§ **RECORDS TO USE**:
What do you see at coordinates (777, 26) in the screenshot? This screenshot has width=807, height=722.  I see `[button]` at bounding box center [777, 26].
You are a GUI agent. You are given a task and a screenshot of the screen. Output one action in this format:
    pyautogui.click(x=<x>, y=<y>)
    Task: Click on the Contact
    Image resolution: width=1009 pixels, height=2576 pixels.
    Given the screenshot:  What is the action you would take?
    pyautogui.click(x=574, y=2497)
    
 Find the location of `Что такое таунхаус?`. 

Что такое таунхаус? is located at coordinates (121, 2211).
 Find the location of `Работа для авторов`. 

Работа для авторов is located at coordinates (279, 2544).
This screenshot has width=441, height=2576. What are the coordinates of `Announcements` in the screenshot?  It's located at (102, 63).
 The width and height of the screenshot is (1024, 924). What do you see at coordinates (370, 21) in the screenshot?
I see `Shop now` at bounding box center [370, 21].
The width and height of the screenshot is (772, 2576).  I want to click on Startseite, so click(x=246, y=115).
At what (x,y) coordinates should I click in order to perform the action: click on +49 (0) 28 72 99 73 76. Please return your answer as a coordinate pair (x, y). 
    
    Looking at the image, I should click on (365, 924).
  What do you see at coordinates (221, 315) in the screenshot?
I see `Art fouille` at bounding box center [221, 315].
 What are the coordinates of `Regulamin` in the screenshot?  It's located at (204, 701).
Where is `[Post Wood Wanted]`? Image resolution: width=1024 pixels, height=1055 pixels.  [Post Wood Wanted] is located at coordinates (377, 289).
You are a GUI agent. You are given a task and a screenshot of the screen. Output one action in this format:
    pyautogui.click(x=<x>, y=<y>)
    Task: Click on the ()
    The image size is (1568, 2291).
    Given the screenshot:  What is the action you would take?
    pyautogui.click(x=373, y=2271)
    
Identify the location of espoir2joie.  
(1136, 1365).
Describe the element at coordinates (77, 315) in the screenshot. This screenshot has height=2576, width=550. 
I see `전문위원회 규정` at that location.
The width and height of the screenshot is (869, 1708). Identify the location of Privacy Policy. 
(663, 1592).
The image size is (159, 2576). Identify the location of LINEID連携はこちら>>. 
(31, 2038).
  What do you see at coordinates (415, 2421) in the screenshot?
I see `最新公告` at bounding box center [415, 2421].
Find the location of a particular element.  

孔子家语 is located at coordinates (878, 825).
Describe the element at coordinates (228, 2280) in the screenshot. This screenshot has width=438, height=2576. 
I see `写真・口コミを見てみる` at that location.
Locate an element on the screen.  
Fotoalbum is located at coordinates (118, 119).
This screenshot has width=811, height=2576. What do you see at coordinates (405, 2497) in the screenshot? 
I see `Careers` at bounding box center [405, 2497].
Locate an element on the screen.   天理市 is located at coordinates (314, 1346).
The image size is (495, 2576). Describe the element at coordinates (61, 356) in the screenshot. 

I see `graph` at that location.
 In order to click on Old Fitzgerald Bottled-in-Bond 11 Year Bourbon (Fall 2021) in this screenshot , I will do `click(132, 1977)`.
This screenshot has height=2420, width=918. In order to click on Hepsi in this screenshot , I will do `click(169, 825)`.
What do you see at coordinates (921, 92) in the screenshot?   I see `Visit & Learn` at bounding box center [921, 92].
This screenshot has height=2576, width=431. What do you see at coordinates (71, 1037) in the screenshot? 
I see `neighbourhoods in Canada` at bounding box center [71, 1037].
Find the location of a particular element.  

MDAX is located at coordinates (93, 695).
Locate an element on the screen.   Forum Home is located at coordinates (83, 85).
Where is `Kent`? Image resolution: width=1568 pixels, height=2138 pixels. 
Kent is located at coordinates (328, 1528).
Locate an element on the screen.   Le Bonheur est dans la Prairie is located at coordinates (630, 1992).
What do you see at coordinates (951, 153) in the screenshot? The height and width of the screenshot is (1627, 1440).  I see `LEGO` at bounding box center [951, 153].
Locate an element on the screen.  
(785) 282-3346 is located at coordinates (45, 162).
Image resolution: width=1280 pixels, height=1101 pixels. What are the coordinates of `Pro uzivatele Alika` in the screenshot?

§ **TASK ITEM**:
Take the material above and reproduce it word for word.

§ **EXERCISE RESULT**:
What do you see at coordinates (777, 26) in the screenshot? This screenshot has width=807, height=722.  I see `[button]` at bounding box center [777, 26].
You are a GUI agent. You are given a task and a screenshot of the screen. Output one action in this format:
    pyautogui.click(x=<x>, y=<y>)
    Task: Click on the Contact
    Image resolution: width=1009 pixels, height=2576 pixels.
    Given the screenshot:  What is the action you would take?
    pyautogui.click(x=574, y=2497)
    
 Find the location of `Что такое таунхаус?`. 

Что такое таунхаус? is located at coordinates (121, 2211).
 Find the location of `Работа для авторов`. 

Работа для авторов is located at coordinates (279, 2544).
This screenshot has width=441, height=2576. What are the coordinates of `Announcements` in the screenshot?  It's located at (102, 63).
 The width and height of the screenshot is (1024, 924). What do you see at coordinates (370, 21) in the screenshot?
I see `Shop now` at bounding box center [370, 21].
The width and height of the screenshot is (772, 2576).  I want to click on Startseite, so click(x=246, y=115).
At what (x,y) coordinates should I click in order to perform the action: click on +49 (0) 28 72 99 73 76. Please return your answer as a coordinate pair (x, y). 
    
    Looking at the image, I should click on (365, 924).
  What do you see at coordinates (221, 315) in the screenshot?
I see `Art fouille` at bounding box center [221, 315].
 What are the coordinates of `Regulamin` in the screenshot?  It's located at (204, 701).
Where is `[Post Wood Wanted]`? Image resolution: width=1024 pixels, height=1055 pixels.  [Post Wood Wanted] is located at coordinates (377, 289).
You are a GUI agent. You are given a task and a screenshot of the screen. Output one action in this format:
    pyautogui.click(x=<x>, y=<y>)
    Task: Click on the ()
    The image size is (1568, 2291).
    Given the screenshot:  What is the action you would take?
    pyautogui.click(x=373, y=2271)
    
Identify the location of espoir2joie.  
(1136, 1365).
Describe the element at coordinates (77, 315) in the screenshot. This screenshot has height=2576, width=550. 
I see `전문위원회 규정` at that location.
The width and height of the screenshot is (869, 1708). Identify the location of Privacy Policy. 
(663, 1592).
The image size is (159, 2576). Identify the location of LINEID連携はこちら>>. 
(31, 2038).
  What do you see at coordinates (415, 2421) in the screenshot?
I see `最新公告` at bounding box center [415, 2421].
Find the location of a particular element.  

孔子家语 is located at coordinates (878, 825).
Describe the element at coordinates (228, 2280) in the screenshot. This screenshot has width=438, height=2576. 
I see `写真・口コミを見てみる` at that location.
Locate an element on the screen.  
Fotoalbum is located at coordinates (118, 119).
This screenshot has width=811, height=2576. What do you see at coordinates (405, 2497) in the screenshot? 
I see `Careers` at bounding box center [405, 2497].
Locate an element on the screen.   天理市 is located at coordinates (314, 1346).
The image size is (495, 2576). Describe the element at coordinates (61, 356) in the screenshot. 

I see `graph` at that location.
 In order to click on Old Fitzgerald Bottled-in-Bond 11 Year Bourbon (Fall 2021) in this screenshot , I will do `click(132, 1977)`.
This screenshot has height=2420, width=918. In order to click on Hepsi in this screenshot , I will do `click(169, 825)`.
What do you see at coordinates (921, 92) in the screenshot?   I see `Visit & Learn` at bounding box center [921, 92].
This screenshot has height=2576, width=431. What do you see at coordinates (71, 1037) in the screenshot? 
I see `neighbourhoods in Canada` at bounding box center [71, 1037].
Find the location of a particular element.  

MDAX is located at coordinates (93, 695).
Locate an element on the screen.   Forum Home is located at coordinates (83, 85).
Where is `Kent`? Image resolution: width=1568 pixels, height=2138 pixels. 
Kent is located at coordinates (328, 1528).
Locate an element on the screen.   Le Bonheur est dans la Prairie is located at coordinates (630, 1992).
What do you see at coordinates (951, 153) in the screenshot? The height and width of the screenshot is (1627, 1440).  I see `LEGO` at bounding box center [951, 153].
Locate an element on the screen.  
(785) 282-3346 is located at coordinates (45, 162).
Image resolution: width=1280 pixels, height=1101 pixels. What are the coordinates of `Pro uzivatele Alika` in the screenshot?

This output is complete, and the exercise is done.